Gonna make this a quick one. Time’s a wastin’ and I ain’t got time to waste. I don’t remember if March came in like a lion or a lamb but I do know it has turned into a runaway train fueled by 80 degree temperatures. It’s ridiculously beautiful but equally ridiculously not right. I worry (of course I worry, what else do I have to do?) that the woody plants will start leafing out then in April we’ll have a spell of winter weather. I try to just go with the flow and enjoy the sun and breeze and flowers but cannot completely shake that feeling of being set-up for a horticultural “gotcha!” I’m not concerned about the herbaceous stuff really, it’s the trees and shrubs I fear could be hurt.
And there’s a bit of me that looks around at all the tropicals in my office and thinks – the forecast looks mighty warm, maybe……… you know…… just maybe………. I could throw all of you outside and it would be alright. You would be happier and healthier. Maybe no more of you would die. And those damn fungus gnats would finally be gone!
But that would be ignoring all my experience and education in such matters. I’d be like those people – those people – that throw their houseplants out on the porch way too early. Except I have more than three plants. And it is pretty much eight weeks until our frost-free date.
So today is hurry and plant lettuce, beet, and Swiss chard seed because it is hotter than May and time is wastin’ to get things like that planted. Maybe not at home but we want the plants in the Cutting Garden and the Tanner Orchard looking super prime for National Public Gardens Day on May 11th. We’re going to give visitors some lettuce that day. Not a whole salad so don’t bring a fork with you.
I’m doing Henderson’s Black-seeded Simpson lettuce, Bull’s Blood beet, and both Flamingo Pink and Oriole Orange Swiss chard in the Cutting Garden. These are all from the great Baker Creek Heirloom Seed Company.

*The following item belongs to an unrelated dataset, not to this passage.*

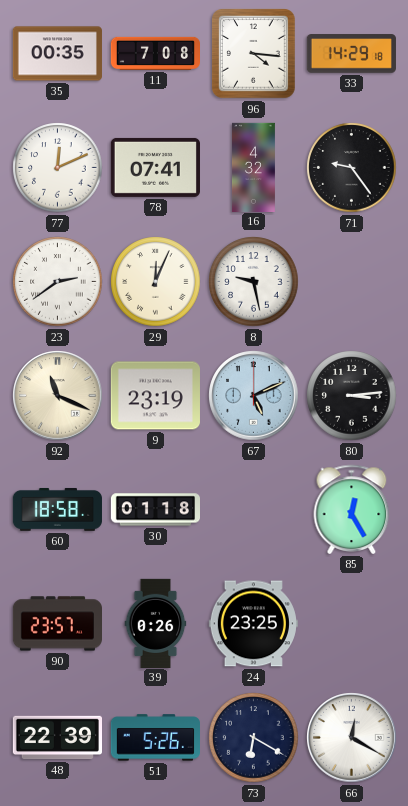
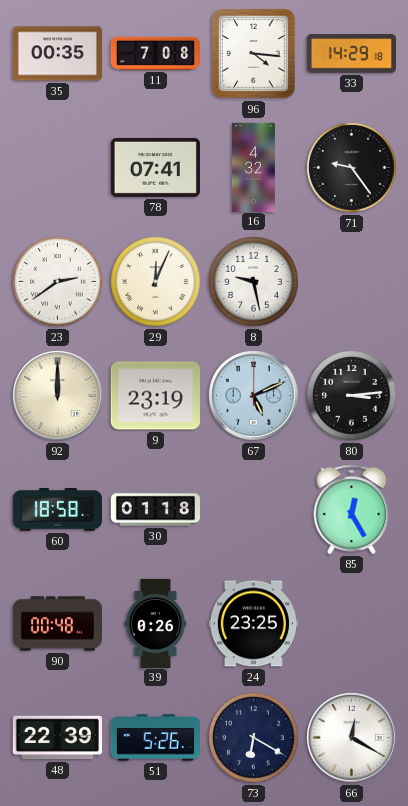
77: 12:11 -> none
92: 11:19 -> 12:00
90: 23:57 -> 00:48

They gave us seed to give away on National Public Gardens Day so I like them even more than I did already. Jonathon is doing a slightly different group of cultivars in the Orchard and I’m rushing here so not taking time to get the details from him. But there is absolutely no reason you cannot come out and visit and have a look yourself. You really want to see the Magnolias in bloom and all the daffodils anyway.
What’s that noise? Lands a mercy, it sounds like a runaway train.